System Administration of the IBM Watson Supercomputer

System administrators at the USENIX LISA 2011 conference (LISA is a great system administration conference, by the way) in Boston in December got to hear Michael Perrone's presentation "What Is Watson?"

Michael Perrone is the Manager of Multicore Computing from the IBM T.J. Watson Research Center. The entire presentation (slides, video and MP3) is available on the USENIX Web site, and if you really want to understand how Watson works under the hood, take an hour to listen to Michael's talk (and the sysadmin Q&A at the end).

I approached Michael after his talk and asked if there was a sysadmin on his team who would be willing to answer some questions about handling Watson's system administration, and after a brief introduction to Watson, I include our conversation below.

What Is Watson?

In a nutshell, Watson is an impressive demonstration of the current state of the art in artificial intelligence: a computer's ability to answer questions posed in natural language (text or speech) correctly.

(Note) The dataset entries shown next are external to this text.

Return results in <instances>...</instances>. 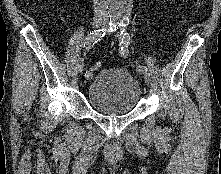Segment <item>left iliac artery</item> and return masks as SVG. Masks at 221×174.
Segmentation results:
<instances>
[{"mask_svg":"<svg viewBox=\"0 0 221 174\" xmlns=\"http://www.w3.org/2000/svg\"><path fill=\"white\" fill-rule=\"evenodd\" d=\"M129 24V20L127 18H123L120 21H116L114 22L113 27L111 28V31L118 29V27H122V28H126V26H128ZM122 41L120 43L121 45V49H120V55L124 58H126L128 56V46L130 44L131 38L129 33L123 29L122 32ZM144 70H147V68L145 66H139L137 68L138 72H143Z\"/></svg>","mask_w":221,"mask_h":174,"instance_id":"obj_1","label":"left iliac artery"}]
</instances>
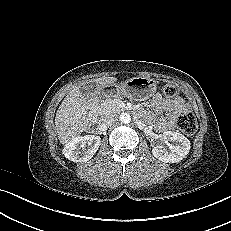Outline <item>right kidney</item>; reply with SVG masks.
Instances as JSON below:
<instances>
[{"label": "right kidney", "mask_w": 231, "mask_h": 231, "mask_svg": "<svg viewBox=\"0 0 231 231\" xmlns=\"http://www.w3.org/2000/svg\"><path fill=\"white\" fill-rule=\"evenodd\" d=\"M100 145L99 136H77L65 145L63 154L73 162H86L93 157Z\"/></svg>", "instance_id": "ca27d5eb"}]
</instances>
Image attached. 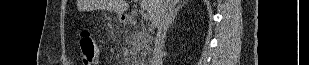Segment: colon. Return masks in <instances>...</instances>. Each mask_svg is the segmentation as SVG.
<instances>
[{"mask_svg":"<svg viewBox=\"0 0 309 65\" xmlns=\"http://www.w3.org/2000/svg\"><path fill=\"white\" fill-rule=\"evenodd\" d=\"M79 45L82 52L83 64H96L99 60V52L92 35L88 31H83L81 33Z\"/></svg>","mask_w":309,"mask_h":65,"instance_id":"obj_1","label":"colon"}]
</instances>
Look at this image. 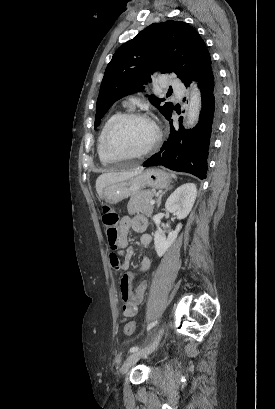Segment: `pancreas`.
<instances>
[{
    "label": "pancreas",
    "mask_w": 275,
    "mask_h": 409,
    "mask_svg": "<svg viewBox=\"0 0 275 409\" xmlns=\"http://www.w3.org/2000/svg\"><path fill=\"white\" fill-rule=\"evenodd\" d=\"M152 196H154L152 190H140L137 194H133L127 205L129 215L144 213L146 217H151L154 209L153 205H150Z\"/></svg>",
    "instance_id": "cf45deb5"
}]
</instances>
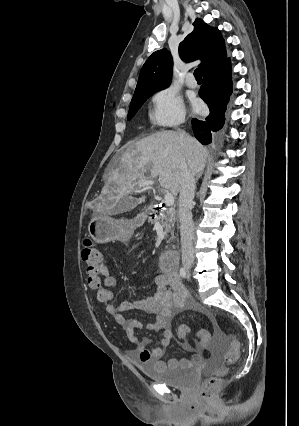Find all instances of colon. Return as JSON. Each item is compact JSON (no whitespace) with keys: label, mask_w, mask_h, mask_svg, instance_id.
<instances>
[{"label":"colon","mask_w":299,"mask_h":426,"mask_svg":"<svg viewBox=\"0 0 299 426\" xmlns=\"http://www.w3.org/2000/svg\"><path fill=\"white\" fill-rule=\"evenodd\" d=\"M82 260L86 265L89 287L96 293L97 299L100 302H104L107 296V291L101 281V276L98 273V268L103 260V254L100 248L89 239L84 242L82 248ZM189 332L190 329L186 324H181L177 328V335L181 340H186ZM216 332L218 335L221 334L220 329L217 326ZM198 339L200 345H206L210 340L209 332L207 330H200L198 333ZM228 339L230 342V349L228 350L225 359L228 364H232L238 358L239 348L234 336L230 335L228 336ZM226 374L227 367L221 366L204 380L199 392L200 398L203 401L208 402L213 399L219 389L223 377Z\"/></svg>","instance_id":"5ec220e1"}]
</instances>
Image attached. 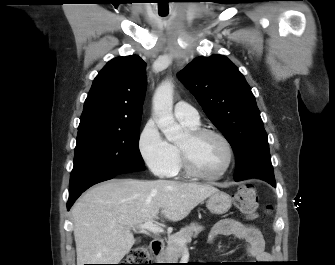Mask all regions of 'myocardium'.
I'll use <instances>...</instances> for the list:
<instances>
[{"instance_id": "1", "label": "myocardium", "mask_w": 335, "mask_h": 265, "mask_svg": "<svg viewBox=\"0 0 335 265\" xmlns=\"http://www.w3.org/2000/svg\"><path fill=\"white\" fill-rule=\"evenodd\" d=\"M188 136L192 141H198L207 136H214L218 138L224 144L226 148L227 160H226L224 167L218 173L212 174V175L204 174L200 172L194 166L188 150L185 147L178 145V150L180 153L182 166L185 172L193 178L204 180V181H215V180H219L220 178H222L229 171L234 161V150H233V146L231 142L229 141V139L222 133L216 130L207 129V128L193 129L189 131Z\"/></svg>"}]
</instances>
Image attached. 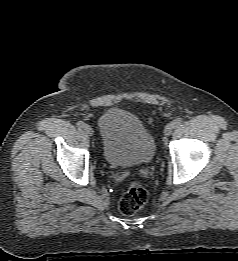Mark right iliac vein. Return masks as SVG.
<instances>
[{
  "instance_id": "obj_1",
  "label": "right iliac vein",
  "mask_w": 238,
  "mask_h": 261,
  "mask_svg": "<svg viewBox=\"0 0 238 261\" xmlns=\"http://www.w3.org/2000/svg\"><path fill=\"white\" fill-rule=\"evenodd\" d=\"M84 132L88 135V136H92L93 135V129L91 126L89 125H85L84 126Z\"/></svg>"
}]
</instances>
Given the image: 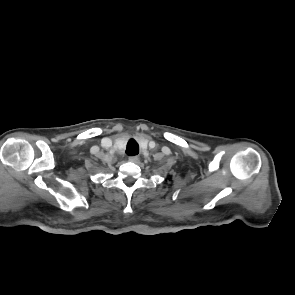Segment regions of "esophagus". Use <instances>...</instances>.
Here are the masks:
<instances>
[{"instance_id":"esophagus-1","label":"esophagus","mask_w":295,"mask_h":295,"mask_svg":"<svg viewBox=\"0 0 295 295\" xmlns=\"http://www.w3.org/2000/svg\"><path fill=\"white\" fill-rule=\"evenodd\" d=\"M128 160L130 161V162H134V163H136V162H138V160H139V157L138 156H130L129 158H128Z\"/></svg>"}]
</instances>
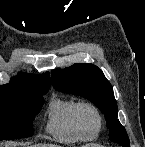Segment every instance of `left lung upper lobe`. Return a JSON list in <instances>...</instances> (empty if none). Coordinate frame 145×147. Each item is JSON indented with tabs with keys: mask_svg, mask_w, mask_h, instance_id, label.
Returning a JSON list of instances; mask_svg holds the SVG:
<instances>
[{
	"mask_svg": "<svg viewBox=\"0 0 145 147\" xmlns=\"http://www.w3.org/2000/svg\"><path fill=\"white\" fill-rule=\"evenodd\" d=\"M53 87L61 92L72 93L92 101L105 115L109 137L122 147H129L125 128L117 119V102L113 88L103 72L92 64H74L51 72Z\"/></svg>",
	"mask_w": 145,
	"mask_h": 147,
	"instance_id": "obj_1",
	"label": "left lung upper lobe"
}]
</instances>
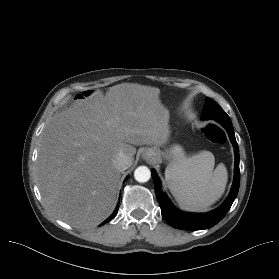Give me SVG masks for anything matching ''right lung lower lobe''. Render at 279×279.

Watson came out of the IBM DeepQA Project and is an application of DeepQA tuned specifically to Jeopardy (a US TV trivia game show). The "QA" in DeepQA stands for Question Answering, which means the computer can answer your questions, spoken in a human language (starting with English). The "Deep" in DeepQA means the computer is able to analyze deeply enough to handle natural language text and speech successfully. Because natural language is unstructured, deep analysis is required to interpret it correctly.

It demonstrates (in a popular format) a computer's capability to interface with us using natural language, to "understand" and answer questions correctly by quickly searching a vast sea of data and correctly picking out the vital facts that answer the question.

Watson is thousands of algorithms running on thousands of cores using terabytes of memory, driving teraflops of CPU operations to deliver an answer to a natural language question in less than five seconds. It is an exciting feat of technology, and it's just a taste of what's to come.

IBM's goal for the DeepQA Project is to drive automatic Question Answering technology to a point where it clearly and consistently rivals the best human performance.

Watson's Vital Statistics

  • 90 IBM Power 750 servers (plus additional I/O, network and cluster controller nodes).

  • 80 trillion operations per second (teraflops).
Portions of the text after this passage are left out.